Metadata-Version: 2.1
Name: ml-lib-remla
Version: 1.1.4
Summary: 
Author: oltremare
Author-email: oncwnuHZnY0Uo1jEvpEs9s-sZa78@git.weixin.qq.com
Requires-Python: >=3.11,<4.0
Classifier: Programming Language :: Python :: 3
Classifier: Programming Language :: Python :: 3.11
Classifier: Programming Language :: Python :: 3.12
Requires-Dist: importlib-resources (>=6.4.0,<7.0.0)
Requires-Dist: numpy (>=1.26.4,<2.0.0)
Requires-Dist: scikit-learn (>=1.4.2,<2.0.0)
Requires-Dist: transformers (>=4.41.2,<5.0.0)
Description-Content-Type: text/markdown

# REMLA Team 6's ML Preprocessing Library
This is the implementation of the phishing detection pre-processing repository for CS4295 Release Engineering for Machine Learning Applications (Team 6) at TU Delft (Q4, 2024). 
This package supports the preprocessing (tokenisation and label encoding) for the [phishing detection dataset](https://www.kaggle.com/code/luiscruz/phishing-detection-cnn/input?scriptVersionId=173138322) so that the same logic can be re-used at both training and inference time. In order to support this, the library is packaged with a tokenizer and label encoder that is fit on the entire dataset. Please refer to the `PreprocessingUtil` class [here](/ml_lib_remla/preprocessing.py) for more information on how the tokenizer and label encoder are created.

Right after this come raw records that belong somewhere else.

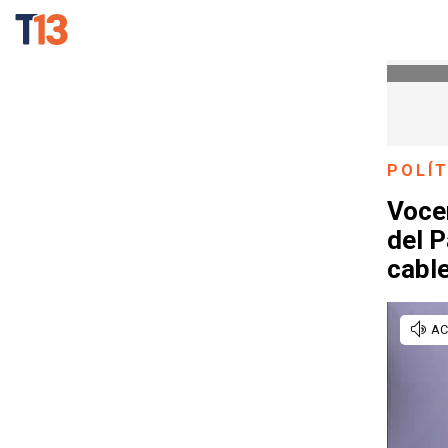
POLÍT
Vocer
del 
cabl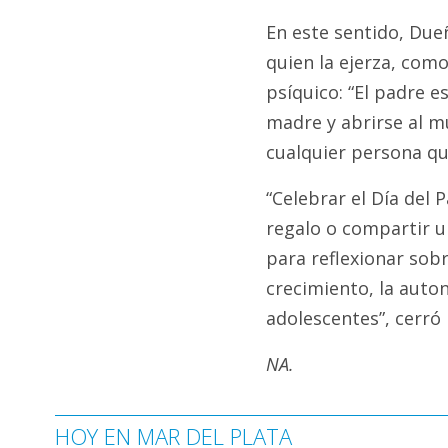
En este sentido, Dueñ
quien la ejerza, com
psíquico: “El padre e
madre y abrirse al m
cualquier persona qu
“Celebrar el Día del
regalo o compartir 
para reflexionar sob
crecimiento, la auton
adolescentes”, cerró 
NA.
HOY EN MAR DEL PLATA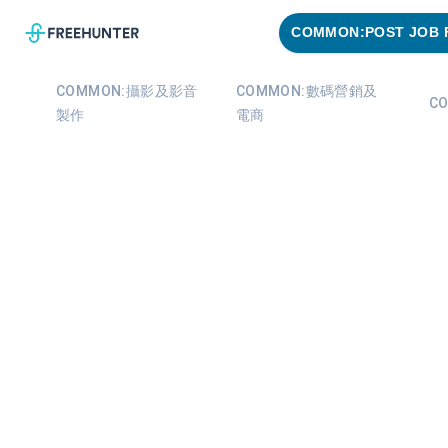
COMMON:POST JOB 
COMMON:攝影及影音
COMMON:數碼營銷及
C
製作
電商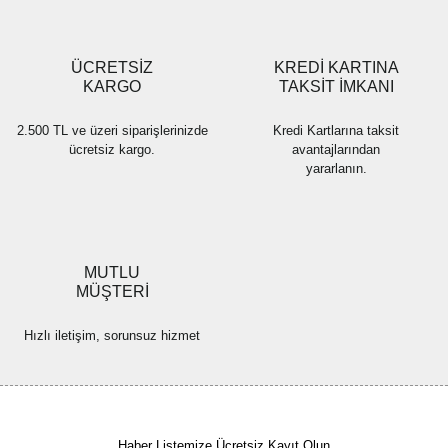
Gönder
ÜCRETSİZ
KREDİ KARTINA
KARGO
TAKSİT İMKANI
2.500 TL ve üzeri siparişlerinizde
Kredi Kartlarına taksit
ücretsiz kargo.
avantajlarından
yararlanın.
MUTLU
MÜŞTERİ
Hızlı iletişim, sorunsuz hizmet
Haber Listemize Ücretsiz Kayıt Olun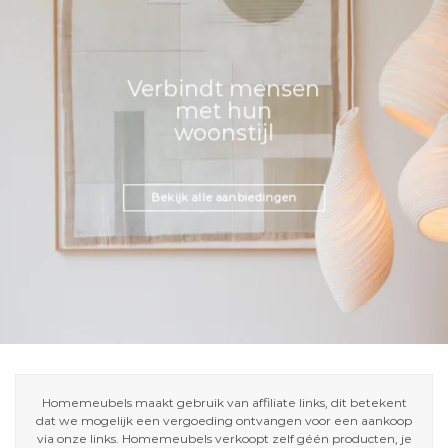
Verbindt mensen
met hun
woonstijl
Bekijk alle aanbiedingen
Homemeubels maakt gebruik van affiliate links, dit betekent
dat we mogelijk een vergoeding ontvangen voor een aankoop
via onze links. Homemeubels verkoopt zelf géén producten, je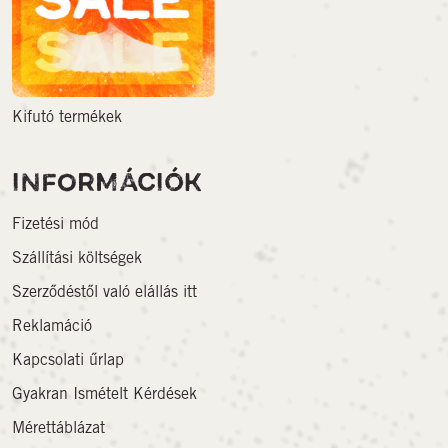
Kifutó termékek
INFORMÁCIÓK
Fizetési mód
Szállítási költségek
Szerződéstől való elállás itt
Reklamáció
Kapcsolati űrlap
Gyakran Ismételt Kérdések
Mérettáblázat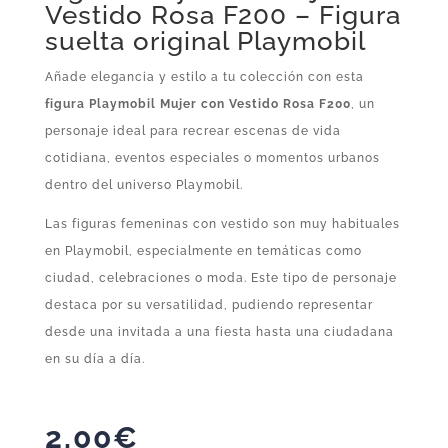
Vestido Rosa F200 – Figura
suelta original Playmobil
Añade elegancia y estilo a tu colección con esta
figura Playmobil Mujer con Vestido Rosa F200
, un
personaje ideal para recrear escenas de vida
cotidiana, eventos especiales o momentos urbanos
dentro del universo Playmobil.
Las figuras femeninas con vestido son muy habituales
en Playmobil, especialmente en temáticas como
ciudad, celebraciones o moda. Este tipo de personaje
destaca por su versatilidad, pudiendo representar
desde una invitada a una fiesta hasta una ciudadana
en su día a día.
2,00
€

The package release workflow is automatically triggered when a new Git tag is pushed. We follow semantic versioning for the library in the format `v<major>.<minor>.<patch>`.
The package repository (PyPi) can be found [here](https://pypi.org/project/ml-lib-remla/).


# Installation
```console
pip install ml-lib-remla
```

# Usage
To get the current version using this package, execute the following lines in Python -
```python 
from ml_lib_remla.preprocessing import Preprocessing
pp = Preprocessing()
print(pp.tokenize_single("www.google.com"))
```

The `Preprocessing` class supports the following functionalities -
- **tokenize_batch**: Performs the tokenization on a list of urls. This can be used to pre-process the entire dataset.
- **tokenize_single**: Performs the tokenization for a single url. This can be used to pre-process a single url at inference time.
- **encode_label_batch**: Performs the label encoding for a list of labels. This can be used to pre-process the target labels of the entire dataset.